Cloud LLM Ops Engineer
Job Summary:
We are seeking a passionate and experienced Cloud LLMops Engineer to join our growing team. You will play a critical role in building, automating, and maintaining our infrastructure on a leading cloud platform (Microsoft Azure, AWS, or GCP). In addition to core DevOps principles, you'll be an expert in containerization and orchestration using Kubernetes and AKS, enabling seamless deployments of our Large Language Models (LLMs) and GenAI solutions.
Responsibilities:
Utilize Infrastructure as Code (IaC) tools like Terraform to automate infrastructure provisioning and configuration for microservices deployments.
Implement and maintain Continuous Integration and Continuous Delivery (CI/CD) pipelines using tools like Azure DevOps to ensure smooth deployments of APIs and microservices.
Manage containerized applications using Docker and orchestrate deployments using Kubernetes and AKS.
Design, implement, and manage robust and scalable infrastructure on a leading cloud platform (Microsoft Azure, AWS, or GCP), utilizing their respective message routing services (e.g., Azure Service Bus, SQS, or Pub/Sub) for efficient communication within microservices architectures.
Design and implement source code management systems, branching strategy, versioning and release management.
Implement best practices for LLMops, ensuring efficient and reliable deployments of Large Language Models.
Collaborate with developers, data scientists, and researchers to understand application requirements for microservices and translate them into infrastructure solutions.
Monitor and maintain system health and performance of microservices and APIs, identifying and resolving potential issues proactively.
Implement security best practices using cloud platform services for authentication and authorization to ensure compliance with organizational security policies.
Automate routine tasks using scripting languages (Bash, Python, etc.) to improve efficiency and scalability across deployments.
Stay up-to-date on the latest advancements in cloud technologies, LLMops, GenAI solutions, and experience with configuring cloud-based load balancing and API management solutions, including familiarity with configuration options on leading cloud platforms (e.g., Azure Application Gateway, AWS API Gateway, GCP Apigee).

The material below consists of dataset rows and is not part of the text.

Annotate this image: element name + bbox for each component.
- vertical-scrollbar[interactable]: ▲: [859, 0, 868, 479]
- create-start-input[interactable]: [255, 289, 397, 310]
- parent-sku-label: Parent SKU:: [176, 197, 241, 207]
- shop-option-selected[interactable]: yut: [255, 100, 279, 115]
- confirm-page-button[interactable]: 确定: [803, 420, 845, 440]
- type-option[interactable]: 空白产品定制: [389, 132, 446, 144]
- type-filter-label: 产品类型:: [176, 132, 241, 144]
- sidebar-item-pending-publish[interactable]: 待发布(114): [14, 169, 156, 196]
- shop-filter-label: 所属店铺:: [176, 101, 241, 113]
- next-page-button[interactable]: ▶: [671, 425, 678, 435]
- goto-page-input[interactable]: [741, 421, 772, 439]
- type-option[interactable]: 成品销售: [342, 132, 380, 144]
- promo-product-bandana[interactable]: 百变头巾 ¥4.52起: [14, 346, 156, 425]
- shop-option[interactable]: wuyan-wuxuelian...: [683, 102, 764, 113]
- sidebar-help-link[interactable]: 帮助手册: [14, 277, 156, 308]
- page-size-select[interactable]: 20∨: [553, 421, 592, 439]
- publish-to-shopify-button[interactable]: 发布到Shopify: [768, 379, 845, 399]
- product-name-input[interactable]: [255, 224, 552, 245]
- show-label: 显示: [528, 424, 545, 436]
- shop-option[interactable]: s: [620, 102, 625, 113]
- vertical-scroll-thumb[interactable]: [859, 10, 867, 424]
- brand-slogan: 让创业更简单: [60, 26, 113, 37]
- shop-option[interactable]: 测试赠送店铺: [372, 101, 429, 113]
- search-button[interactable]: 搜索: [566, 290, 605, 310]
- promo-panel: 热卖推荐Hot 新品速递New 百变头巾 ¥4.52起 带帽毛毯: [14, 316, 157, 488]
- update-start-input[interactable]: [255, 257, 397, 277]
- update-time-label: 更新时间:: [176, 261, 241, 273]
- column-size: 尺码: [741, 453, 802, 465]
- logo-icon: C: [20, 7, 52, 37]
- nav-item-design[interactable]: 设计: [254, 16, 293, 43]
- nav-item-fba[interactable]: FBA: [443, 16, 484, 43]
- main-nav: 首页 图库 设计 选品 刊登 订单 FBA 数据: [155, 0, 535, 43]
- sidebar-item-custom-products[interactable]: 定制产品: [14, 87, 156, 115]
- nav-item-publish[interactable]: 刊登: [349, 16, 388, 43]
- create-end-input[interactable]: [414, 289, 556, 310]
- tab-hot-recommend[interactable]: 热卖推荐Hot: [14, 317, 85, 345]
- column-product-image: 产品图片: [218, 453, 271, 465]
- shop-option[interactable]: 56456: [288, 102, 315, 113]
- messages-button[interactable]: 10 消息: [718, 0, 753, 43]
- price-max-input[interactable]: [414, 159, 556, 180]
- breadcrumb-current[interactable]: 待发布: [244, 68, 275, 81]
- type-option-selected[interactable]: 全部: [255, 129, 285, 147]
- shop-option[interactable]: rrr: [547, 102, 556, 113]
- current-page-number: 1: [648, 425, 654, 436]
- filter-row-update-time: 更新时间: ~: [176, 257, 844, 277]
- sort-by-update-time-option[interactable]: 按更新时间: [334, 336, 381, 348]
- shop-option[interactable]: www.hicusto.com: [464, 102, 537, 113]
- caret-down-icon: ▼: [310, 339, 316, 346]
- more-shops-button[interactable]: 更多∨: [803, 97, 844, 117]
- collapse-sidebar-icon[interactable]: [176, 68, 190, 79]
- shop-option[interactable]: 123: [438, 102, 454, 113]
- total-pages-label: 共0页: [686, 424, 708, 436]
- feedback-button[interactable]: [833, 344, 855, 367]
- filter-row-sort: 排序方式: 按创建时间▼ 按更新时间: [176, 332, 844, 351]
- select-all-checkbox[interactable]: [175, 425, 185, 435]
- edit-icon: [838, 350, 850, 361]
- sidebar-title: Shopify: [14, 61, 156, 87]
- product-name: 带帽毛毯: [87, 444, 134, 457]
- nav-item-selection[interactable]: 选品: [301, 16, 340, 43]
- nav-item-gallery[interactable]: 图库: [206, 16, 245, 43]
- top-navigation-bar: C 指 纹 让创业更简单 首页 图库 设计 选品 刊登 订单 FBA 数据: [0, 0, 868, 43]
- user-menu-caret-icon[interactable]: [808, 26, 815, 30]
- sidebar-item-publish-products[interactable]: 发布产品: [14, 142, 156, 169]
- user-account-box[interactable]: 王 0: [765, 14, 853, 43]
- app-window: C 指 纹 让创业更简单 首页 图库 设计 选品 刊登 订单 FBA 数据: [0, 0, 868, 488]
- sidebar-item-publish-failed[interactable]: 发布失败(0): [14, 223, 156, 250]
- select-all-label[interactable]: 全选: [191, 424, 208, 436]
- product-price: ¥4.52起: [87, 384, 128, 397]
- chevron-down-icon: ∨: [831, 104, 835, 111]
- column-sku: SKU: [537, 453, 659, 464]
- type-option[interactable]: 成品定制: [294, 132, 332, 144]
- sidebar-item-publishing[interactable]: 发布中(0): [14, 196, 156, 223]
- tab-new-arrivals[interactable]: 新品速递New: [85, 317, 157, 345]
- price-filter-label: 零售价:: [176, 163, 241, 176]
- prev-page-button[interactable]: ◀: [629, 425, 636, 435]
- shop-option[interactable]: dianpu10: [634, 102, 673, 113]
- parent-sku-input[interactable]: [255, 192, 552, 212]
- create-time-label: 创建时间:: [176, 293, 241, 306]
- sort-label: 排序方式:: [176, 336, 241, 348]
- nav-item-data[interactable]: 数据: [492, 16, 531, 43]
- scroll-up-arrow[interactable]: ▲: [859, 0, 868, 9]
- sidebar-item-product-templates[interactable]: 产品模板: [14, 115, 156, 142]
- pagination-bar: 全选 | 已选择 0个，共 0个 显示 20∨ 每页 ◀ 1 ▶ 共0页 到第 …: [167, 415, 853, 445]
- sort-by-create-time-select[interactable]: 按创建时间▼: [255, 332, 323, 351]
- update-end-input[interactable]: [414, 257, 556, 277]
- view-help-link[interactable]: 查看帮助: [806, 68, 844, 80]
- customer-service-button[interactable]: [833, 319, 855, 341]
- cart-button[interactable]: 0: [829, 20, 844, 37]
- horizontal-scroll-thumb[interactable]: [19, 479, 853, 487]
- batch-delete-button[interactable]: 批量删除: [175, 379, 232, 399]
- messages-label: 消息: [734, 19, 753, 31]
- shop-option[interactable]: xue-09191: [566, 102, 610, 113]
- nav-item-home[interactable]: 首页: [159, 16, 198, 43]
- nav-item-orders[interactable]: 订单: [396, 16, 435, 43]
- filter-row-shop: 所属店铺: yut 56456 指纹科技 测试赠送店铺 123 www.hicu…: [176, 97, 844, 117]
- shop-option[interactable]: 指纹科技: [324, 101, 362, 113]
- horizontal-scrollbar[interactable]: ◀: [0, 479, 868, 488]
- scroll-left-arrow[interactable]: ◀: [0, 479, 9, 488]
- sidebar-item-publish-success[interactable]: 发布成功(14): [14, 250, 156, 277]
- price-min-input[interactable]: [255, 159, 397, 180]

Participate in knowledge sharing and provide technical guidance to the team on DevOps best practices and emerging technologies.
Qualifications:
Proven experience as a DevOps Engineer with a strong understanding of cloud computing principles and microservices architectures.
Expertise in a leading cloud platform (Microsoft Azure, AWS, or GCP), including virtual machines, networking, storage, security services, and message routing.
In-depth knowledge of containerization technologies like Docker and container orchestration using Kubernetes and AKS (or equivalent platform).
Solid understanding of Infrastructure as Code (IaC) tools like Terraform.
Experience with CI/CD methodologies and tools for microservices deployments.
Familiarity with Large Language Models (LLMs) and GenAI solutions deployment best practices.
Excellent scripting skills (Bash, Python, etc.) for automation tasks.
Strong problem-solving and analytical skills.
Excellent communication and collaboration skills to work effectively with cross-functional teams.
Ability to work independently and manage multiple priorities effectively.
Passion for learning and staying current with new technologies.
Preferred Qualifications:
Experience working in a fast-paced, dynamic environment.
Certifications in cloud platform technologies (e.g., Azure Solutions Architect Expert, AWS Certified Solutions Architect - Associate).
Experience with Git version control system.